◆ DATA PROVIDED
★ ★ ★ ★ ★ ★ ★

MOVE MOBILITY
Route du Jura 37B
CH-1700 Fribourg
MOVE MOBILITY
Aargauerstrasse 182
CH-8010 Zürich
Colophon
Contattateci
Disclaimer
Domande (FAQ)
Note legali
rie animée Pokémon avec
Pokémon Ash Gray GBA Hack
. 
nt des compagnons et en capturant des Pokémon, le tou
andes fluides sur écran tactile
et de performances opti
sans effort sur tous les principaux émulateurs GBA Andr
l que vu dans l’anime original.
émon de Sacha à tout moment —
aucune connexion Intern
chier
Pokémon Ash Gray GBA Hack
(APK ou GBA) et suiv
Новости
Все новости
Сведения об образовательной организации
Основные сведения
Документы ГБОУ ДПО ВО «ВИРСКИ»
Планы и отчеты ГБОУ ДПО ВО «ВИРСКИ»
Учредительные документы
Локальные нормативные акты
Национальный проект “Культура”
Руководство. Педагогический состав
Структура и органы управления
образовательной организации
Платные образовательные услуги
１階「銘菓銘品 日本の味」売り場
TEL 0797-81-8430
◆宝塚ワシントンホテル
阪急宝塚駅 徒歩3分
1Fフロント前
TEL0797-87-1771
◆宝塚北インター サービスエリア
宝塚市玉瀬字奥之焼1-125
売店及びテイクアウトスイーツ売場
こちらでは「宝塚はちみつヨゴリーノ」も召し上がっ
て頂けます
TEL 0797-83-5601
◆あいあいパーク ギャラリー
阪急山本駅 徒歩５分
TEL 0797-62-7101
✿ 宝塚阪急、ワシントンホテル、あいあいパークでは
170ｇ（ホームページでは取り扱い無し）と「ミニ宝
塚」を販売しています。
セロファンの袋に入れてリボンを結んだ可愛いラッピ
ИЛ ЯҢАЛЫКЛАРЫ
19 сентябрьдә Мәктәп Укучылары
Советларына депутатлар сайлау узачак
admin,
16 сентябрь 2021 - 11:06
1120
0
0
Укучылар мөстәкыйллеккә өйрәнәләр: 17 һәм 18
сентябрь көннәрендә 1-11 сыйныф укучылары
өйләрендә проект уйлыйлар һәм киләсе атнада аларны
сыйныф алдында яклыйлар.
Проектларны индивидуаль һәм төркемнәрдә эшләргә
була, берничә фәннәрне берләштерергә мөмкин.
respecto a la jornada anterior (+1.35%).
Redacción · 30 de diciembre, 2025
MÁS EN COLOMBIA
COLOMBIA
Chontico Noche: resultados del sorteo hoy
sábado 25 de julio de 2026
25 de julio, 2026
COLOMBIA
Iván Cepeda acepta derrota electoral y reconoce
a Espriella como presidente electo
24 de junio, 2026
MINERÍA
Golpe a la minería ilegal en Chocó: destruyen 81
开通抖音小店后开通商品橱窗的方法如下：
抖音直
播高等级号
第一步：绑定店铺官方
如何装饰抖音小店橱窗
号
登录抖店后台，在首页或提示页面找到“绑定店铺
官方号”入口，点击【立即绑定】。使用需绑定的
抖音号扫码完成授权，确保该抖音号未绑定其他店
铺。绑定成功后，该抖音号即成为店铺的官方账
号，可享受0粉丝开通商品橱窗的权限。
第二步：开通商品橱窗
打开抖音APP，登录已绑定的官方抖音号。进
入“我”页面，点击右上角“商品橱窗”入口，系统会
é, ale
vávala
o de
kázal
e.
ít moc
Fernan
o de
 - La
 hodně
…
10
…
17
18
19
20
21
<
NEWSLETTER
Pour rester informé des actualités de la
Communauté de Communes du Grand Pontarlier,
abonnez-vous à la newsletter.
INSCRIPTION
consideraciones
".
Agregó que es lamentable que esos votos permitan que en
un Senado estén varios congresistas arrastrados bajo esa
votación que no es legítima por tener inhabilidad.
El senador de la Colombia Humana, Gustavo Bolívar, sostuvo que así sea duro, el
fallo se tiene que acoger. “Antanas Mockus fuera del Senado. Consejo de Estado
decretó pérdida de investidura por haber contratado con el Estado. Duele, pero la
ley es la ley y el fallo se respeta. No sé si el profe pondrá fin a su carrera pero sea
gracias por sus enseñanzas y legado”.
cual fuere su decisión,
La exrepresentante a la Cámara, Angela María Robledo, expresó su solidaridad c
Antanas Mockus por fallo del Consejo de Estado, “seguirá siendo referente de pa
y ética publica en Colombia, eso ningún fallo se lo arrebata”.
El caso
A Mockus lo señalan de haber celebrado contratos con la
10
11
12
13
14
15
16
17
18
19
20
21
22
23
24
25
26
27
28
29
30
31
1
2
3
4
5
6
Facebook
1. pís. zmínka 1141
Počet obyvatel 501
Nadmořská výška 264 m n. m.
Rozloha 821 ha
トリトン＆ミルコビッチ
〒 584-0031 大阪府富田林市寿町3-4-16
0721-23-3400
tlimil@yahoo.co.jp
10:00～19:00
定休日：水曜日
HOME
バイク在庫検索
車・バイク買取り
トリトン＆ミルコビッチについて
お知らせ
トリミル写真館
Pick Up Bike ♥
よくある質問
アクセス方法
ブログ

★ ★ ★ ★ ★ ★ ★

◆ GOAL OF THE EXERCISE
Copy the material above back out, exactly as written.

◆ ANSWER TO THIS TASK
MOVE MOBILITY
Route du Jura 37B
CH-1700 Fribourg
MOVE MOBILITY
Aargauerstrasse 182
CH-8010 Zürich
Colophon
Contattateci
Disclaimer
Domande (FAQ)
Note legali
rie animée Pokémon avec
Pokémon Ash Gray GBA Hack
. 
nt des compagnons et en capturant des Pokémon, le tou
andes fluides sur écran tactile
et de performances opti
sans effort sur tous les principaux émulateurs GBA Andr
l que vu dans l’anime original.
émon de Sacha à tout moment —
aucune connexion Intern
chier
Pokémon Ash Gray GBA Hack
(APK ou GBA) et suiv
Новости
Все новости
Сведения об образовательной организации
Основные сведения
Документы ГБОУ ДПО ВО «ВИРСКИ»
Планы и отчеты ГБОУ ДПО ВО «ВИРСКИ»
Учредительные документы
Локальные нормативные акты
Национальный проект “Культура”
Руководство. Педагогический состав
Структура и органы управления
образовательной организации
Платные образовательные услуги
１階「銘菓銘品 日本の味」売り場
TEL 0797-81-8430
◆宝塚ワシントンホテル
阪急宝塚駅 徒歩3分
1Fフロント前
TEL0797-87-1771
◆宝塚北インター サービスエリア
宝塚市玉瀬字奥之焼1-125
売店及びテイクアウトスイーツ売場
こちらでは「宝塚はちみつヨゴリーノ」も召し上がっ
て頂けます
TEL 0797-83-5601
◆あいあいパーク ギャラリー
阪急山本駅 徒歩５分
TEL 0797-62-7101
✿ 宝塚阪急、ワシントンホテル、あいあいパークでは
170ｇ（ホームページでは取り扱い無し）と「ミニ宝
塚」を販売しています。
セロファンの袋に入れてリボンを結んだ可愛いラッピ
ИЛ ЯҢАЛЫКЛАРЫ
19 сентябрьдә Мәктәп Укучылары
Советларына депутатлар сайлау узачак
admin,
16 сентябрь 2021 - 11:06
1120
0
0
Укучылар мөстәкыйллеккә өйрәнәләр: 17 һәм 18
сентябрь көннәрендә 1-11 сыйныф укучылары
өйләрендә проект уйлыйлар һәм киләсе атнада аларны
сыйныф алдында яклыйлар.
Проектларны индивидуаль һәм төркемнәрдә эшләргә
була, берничә фәннәрне берләштерергә мөмкин.
respecto a la jornada anterior (+1.35%).
Redacción · 30 de diciembre, 2025
MÁS EN COLOMBIA
COLOMBIA
Chontico Noche: resultados del sorteo hoy
sábado 25 de julio de 2026
25 de julio, 2026
COLOMBIA
Iván Cepeda acepta derrota electoral y reconoce
a Espriella como presidente electo
24 de junio, 2026
MINERÍA
Golpe a la minería ilegal en Chocó: destruyen 81
开通抖音小店后开通商品橱窗的方法如下：
抖音直
播高等级号
第一步：绑定店铺官方
如何装饰抖音小店橱窗
号
登录抖店后台，在首页或提示页面找到“绑定店铺
官方号”入口，点击【立即绑定】。使用需绑定的
抖音号扫码完成授权，确保该抖音号未绑定其他店
铺。绑定成功后，该抖音号即成为店铺的官方账
号，可享受0粉丝开通商品橱窗的权限。
第二步：开通商品橱窗
打开抖音APP，登录已绑定的官方抖音号。进
入“我”页面，点击右上角“商品橱窗”入口，系统会
é, ale
vávala
o de
kázal
e.
ít moc
Fernan
o de
 - La
 hodně
…
10
…
17
18
19
20
21
<
NEWSLETTER
Pour rester informé des actualités de la
Communauté de Communes du Grand Pontarlier,
abonnez-vous à la newsletter.
INSCRIPTION
consideraciones
".
Agregó que es lamentable que esos votos permitan que en
un Senado estén varios congresistas arrastrados bajo esa
votación que no es legítima por tener inhabilidad.
El senador de la Colombia Humana, Gustavo Bolívar, sostuvo que así sea duro, el
fallo se tiene que acoger. “Antanas Mockus fuera del Senado. Consejo de Estado
decretó pérdida de investidura por haber contratado con el Estado. Duele, pero la
ley es la ley y el fallo se respeta. No sé si el profe pondrá fin a su carrera pero sea
gracias por sus enseñanzas y legado”.
cual fuere su decisión,
La exrepresentante a la Cámara, Angela María Robledo, expresó su solidaridad c
Antanas Mockus por fallo del Consejo de Estado, “seguirá siendo referente de pa
y ética publica en Colombia, eso ningún fallo se lo arrebata”.
El caso
A Mockus lo señalan de haber celebrado contratos con la
10
11
12
13
14
15
16
17
18
19
20
21
22
23
24
25
26
27
28
29
30
31
1
2
3
4
5
6
Facebook
1. pís. zmínka 1141
Počet obyvatel 501
Nadmořská výška 264 m n. m.
Rozloha 821 ha
トリトン＆ミルコビッチ
〒 584-0031 大阪府富田林市寿町3-4-16
0721-23-3400
tlimil@yahoo.co.jp
10:00～19:00
定休日：水曜日
HOME
バイク在庫検索
車・バイク買取り
トリトン＆ミルコビッチについて
お知らせ
トリミル写真館
Pick Up Bike ♥
よくある質問
アクセス方法
ブログ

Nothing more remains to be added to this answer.